K. M. Lamb - Kayla Mary Lamb - is from Australia, and that's probably where she will always live, unless some extreme dollop of good fortune allows her to live somewhere in the U.K for the six months that there is even a remote possibility of hot weather in Australia. She was born in a south eastern suburb of Victoria, and has moved to several other south eastern suburbs since then. Her father picked her name from Days of Our Lives and her middle name comes from two of her great grandmothers and she likes both quite a lot. The youngest of four children, she is now an adult but has since learned that it doesn't really make much of a difference. She'll always have red(dish) hair, wear glasses and have her first name and middle name hyphenated by her parents. Sometimes she answers to Betty and calls her sister Thelma.
Her heritage is Danish, English and a hint of Scottish, and she will quite readily tell you about her great-great-great-great-great Grandfather, Reverend John Lamb, who was a Master at Corpus Christi College, Cambridge, and his son, Decimus, who is the reason she is Australian. She has been researching her family history on her father's side for a few years now; it has become one of her passions.

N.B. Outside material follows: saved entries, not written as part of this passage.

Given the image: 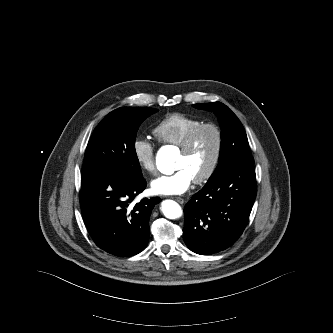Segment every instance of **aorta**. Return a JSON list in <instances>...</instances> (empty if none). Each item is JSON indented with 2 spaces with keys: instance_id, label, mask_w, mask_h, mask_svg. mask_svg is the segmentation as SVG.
Here are the masks:
<instances>
[{
  "instance_id": "1",
  "label": "aorta",
  "mask_w": 333,
  "mask_h": 333,
  "mask_svg": "<svg viewBox=\"0 0 333 333\" xmlns=\"http://www.w3.org/2000/svg\"><path fill=\"white\" fill-rule=\"evenodd\" d=\"M176 154L170 146H163L159 149L156 155V165L158 170L166 175L174 172V160ZM163 215L168 219H177L182 216V209L180 205L173 200H164L161 204Z\"/></svg>"
}]
</instances>
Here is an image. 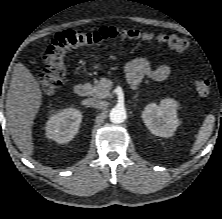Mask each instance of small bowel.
<instances>
[{
    "label": "small bowel",
    "mask_w": 222,
    "mask_h": 219,
    "mask_svg": "<svg viewBox=\"0 0 222 219\" xmlns=\"http://www.w3.org/2000/svg\"><path fill=\"white\" fill-rule=\"evenodd\" d=\"M125 70L127 80L133 86L140 84L145 78L162 81L166 79L171 72L167 64H161L152 68L150 62L146 58H137L130 61L126 65Z\"/></svg>",
    "instance_id": "obj_1"
}]
</instances>
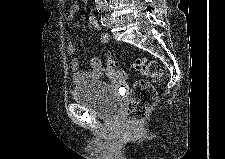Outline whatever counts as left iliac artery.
Wrapping results in <instances>:
<instances>
[{"mask_svg": "<svg viewBox=\"0 0 225 159\" xmlns=\"http://www.w3.org/2000/svg\"><path fill=\"white\" fill-rule=\"evenodd\" d=\"M98 12L101 14V23L103 26L107 25L108 21V15H107V8L106 7H101L98 9Z\"/></svg>", "mask_w": 225, "mask_h": 159, "instance_id": "left-iliac-artery-1", "label": "left iliac artery"}]
</instances>
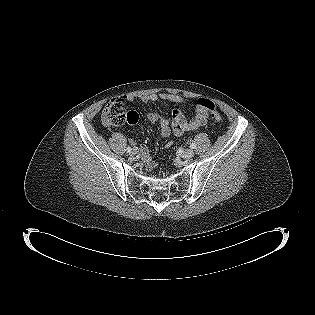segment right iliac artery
I'll return each instance as SVG.
<instances>
[{
	"instance_id": "82829eb1",
	"label": "right iliac artery",
	"mask_w": 315,
	"mask_h": 315,
	"mask_svg": "<svg viewBox=\"0 0 315 315\" xmlns=\"http://www.w3.org/2000/svg\"><path fill=\"white\" fill-rule=\"evenodd\" d=\"M127 153H130L132 151L131 147H127L125 150Z\"/></svg>"
}]
</instances>
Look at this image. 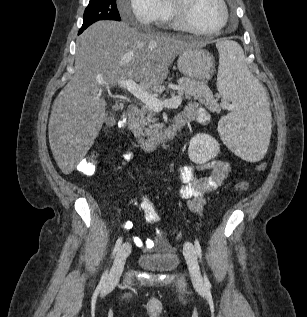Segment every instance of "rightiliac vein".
I'll return each instance as SVG.
<instances>
[{"label":"right iliac vein","mask_w":307,"mask_h":317,"mask_svg":"<svg viewBox=\"0 0 307 317\" xmlns=\"http://www.w3.org/2000/svg\"><path fill=\"white\" fill-rule=\"evenodd\" d=\"M131 251V246L128 243H124L118 250L114 264L106 280L108 286H114L118 281L123 272L124 265L127 257Z\"/></svg>","instance_id":"63e3f726"}]
</instances>
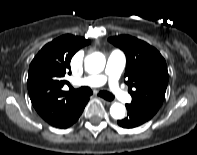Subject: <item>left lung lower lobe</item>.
I'll return each mask as SVG.
<instances>
[{"label": "left lung lower lobe", "instance_id": "0a47b994", "mask_svg": "<svg viewBox=\"0 0 197 155\" xmlns=\"http://www.w3.org/2000/svg\"><path fill=\"white\" fill-rule=\"evenodd\" d=\"M126 108L128 110L127 117L117 121L118 125L123 128L138 127L151 119V117L147 116L130 104H126Z\"/></svg>", "mask_w": 197, "mask_h": 155}]
</instances>
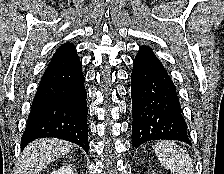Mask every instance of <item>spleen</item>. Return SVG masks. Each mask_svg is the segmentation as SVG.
I'll return each mask as SVG.
<instances>
[{
    "label": "spleen",
    "mask_w": 224,
    "mask_h": 174,
    "mask_svg": "<svg viewBox=\"0 0 224 174\" xmlns=\"http://www.w3.org/2000/svg\"><path fill=\"white\" fill-rule=\"evenodd\" d=\"M160 163L172 174H194L188 153L172 141H161L154 147Z\"/></svg>",
    "instance_id": "obj_1"
}]
</instances>
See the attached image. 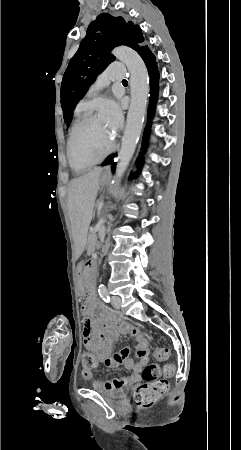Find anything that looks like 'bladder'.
I'll return each instance as SVG.
<instances>
[{
	"label": "bladder",
	"mask_w": 241,
	"mask_h": 450,
	"mask_svg": "<svg viewBox=\"0 0 241 450\" xmlns=\"http://www.w3.org/2000/svg\"><path fill=\"white\" fill-rule=\"evenodd\" d=\"M105 395L111 398H121L123 397V394L121 392L112 391V392H105Z\"/></svg>",
	"instance_id": "1"
}]
</instances>
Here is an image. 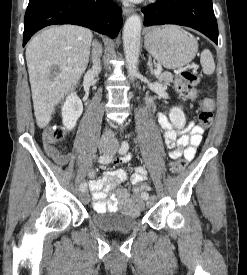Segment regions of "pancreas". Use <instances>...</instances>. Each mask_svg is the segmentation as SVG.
I'll return each instance as SVG.
<instances>
[{
	"label": "pancreas",
	"mask_w": 247,
	"mask_h": 275,
	"mask_svg": "<svg viewBox=\"0 0 247 275\" xmlns=\"http://www.w3.org/2000/svg\"><path fill=\"white\" fill-rule=\"evenodd\" d=\"M157 79L160 81V82H164L166 84H169V83H173L174 82V79H173V75L170 73V72H164L160 75L157 76Z\"/></svg>",
	"instance_id": "1"
}]
</instances>
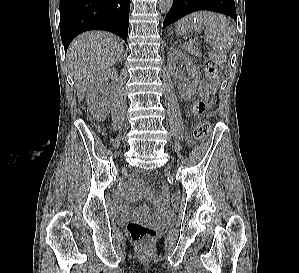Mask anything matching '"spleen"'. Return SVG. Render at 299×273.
Segmentation results:
<instances>
[{"label": "spleen", "instance_id": "spleen-1", "mask_svg": "<svg viewBox=\"0 0 299 273\" xmlns=\"http://www.w3.org/2000/svg\"><path fill=\"white\" fill-rule=\"evenodd\" d=\"M192 27L204 29L205 41L214 51L225 54L231 49L235 30L226 17L208 11L193 13L178 21L176 33L185 35Z\"/></svg>", "mask_w": 299, "mask_h": 273}]
</instances>
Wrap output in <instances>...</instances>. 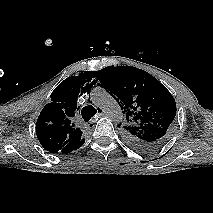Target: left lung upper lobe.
I'll list each match as a JSON object with an SVG mask.
<instances>
[{"mask_svg": "<svg viewBox=\"0 0 213 213\" xmlns=\"http://www.w3.org/2000/svg\"><path fill=\"white\" fill-rule=\"evenodd\" d=\"M96 77L123 110L121 132L128 145L150 151L169 140L175 129L176 103L156 78L136 67L113 65L97 71Z\"/></svg>", "mask_w": 213, "mask_h": 213, "instance_id": "obj_1", "label": "left lung upper lobe"}]
</instances>
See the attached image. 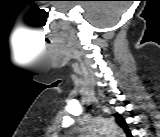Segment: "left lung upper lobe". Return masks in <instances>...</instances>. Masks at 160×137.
<instances>
[{
    "instance_id": "obj_1",
    "label": "left lung upper lobe",
    "mask_w": 160,
    "mask_h": 137,
    "mask_svg": "<svg viewBox=\"0 0 160 137\" xmlns=\"http://www.w3.org/2000/svg\"><path fill=\"white\" fill-rule=\"evenodd\" d=\"M115 118H116V122L117 124L123 128L126 132H129L128 128H127V124L126 122L124 121V119L119 115V114H115L114 115Z\"/></svg>"
}]
</instances>
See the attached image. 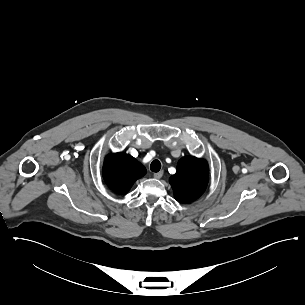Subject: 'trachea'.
<instances>
[{
    "label": "trachea",
    "instance_id": "trachea-1",
    "mask_svg": "<svg viewBox=\"0 0 305 305\" xmlns=\"http://www.w3.org/2000/svg\"><path fill=\"white\" fill-rule=\"evenodd\" d=\"M150 169L152 172H158L161 169V163L159 160H153L150 165Z\"/></svg>",
    "mask_w": 305,
    "mask_h": 305
}]
</instances>
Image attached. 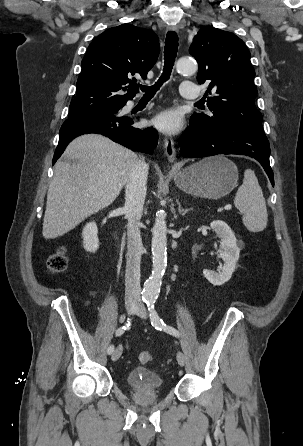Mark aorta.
<instances>
[{
	"mask_svg": "<svg viewBox=\"0 0 303 446\" xmlns=\"http://www.w3.org/2000/svg\"><path fill=\"white\" fill-rule=\"evenodd\" d=\"M182 74H193L197 71V64L189 59L181 58L176 64ZM152 273L144 283L143 298L154 301L160 293L162 277L167 267V226L165 215L158 213L152 231Z\"/></svg>",
	"mask_w": 303,
	"mask_h": 446,
	"instance_id": "1",
	"label": "aorta"
}]
</instances>
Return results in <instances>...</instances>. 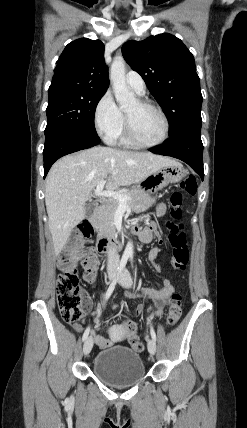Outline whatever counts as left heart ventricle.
Segmentation results:
<instances>
[{
	"mask_svg": "<svg viewBox=\"0 0 247 428\" xmlns=\"http://www.w3.org/2000/svg\"><path fill=\"white\" fill-rule=\"evenodd\" d=\"M131 128L143 142H156L163 134L164 126L160 116L152 109L140 106L134 101L125 109Z\"/></svg>",
	"mask_w": 247,
	"mask_h": 428,
	"instance_id": "obj_1",
	"label": "left heart ventricle"
}]
</instances>
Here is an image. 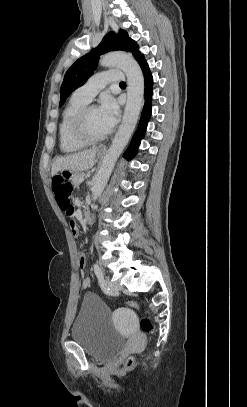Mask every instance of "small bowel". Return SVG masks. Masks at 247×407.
Segmentation results:
<instances>
[{
  "instance_id": "obj_1",
  "label": "small bowel",
  "mask_w": 247,
  "mask_h": 407,
  "mask_svg": "<svg viewBox=\"0 0 247 407\" xmlns=\"http://www.w3.org/2000/svg\"><path fill=\"white\" fill-rule=\"evenodd\" d=\"M63 212L68 220L72 233L77 234V223H76V219H75V208H74L73 204L71 203L70 206L68 207V209L63 210ZM85 262H86L85 253L79 252L78 257H77V263L81 269L85 266ZM90 284H91L90 278L85 276L84 273H82V286L84 288H87L90 286Z\"/></svg>"
}]
</instances>
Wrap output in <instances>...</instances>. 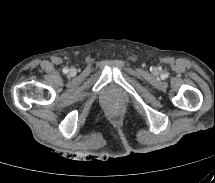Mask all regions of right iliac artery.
Wrapping results in <instances>:
<instances>
[{
    "mask_svg": "<svg viewBox=\"0 0 215 183\" xmlns=\"http://www.w3.org/2000/svg\"><path fill=\"white\" fill-rule=\"evenodd\" d=\"M63 72H64V73H67V72H68V69L64 68V69H63Z\"/></svg>",
    "mask_w": 215,
    "mask_h": 183,
    "instance_id": "82829eb1",
    "label": "right iliac artery"
}]
</instances>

A palm reader once told her that her fingertips are bossy and she's maybe a little bit too curious for her own good. She has a love for hardcover books, Kombi vans, ginger cats, wire-haired dogs, and furniture classed as retro. There is a symbol for infinity tattooed on her left wrist, and one day she will get "Not all those who wander are lost" or "of spirit and fire and dew" tattooed on her other arm.
Her imagination is vast, her ideas endless. She loves to write, and tell stories. Her characters become her best friends and sometimes she becomes too invested in what happens to them. Writing has become her life, her adventure. Once upon a time, long ago, she wrote a twist on a tale about a girl called Cinderella and was told that she should keep writing; that she would be an author someday.
Someday doesn't seem quite so far away any more.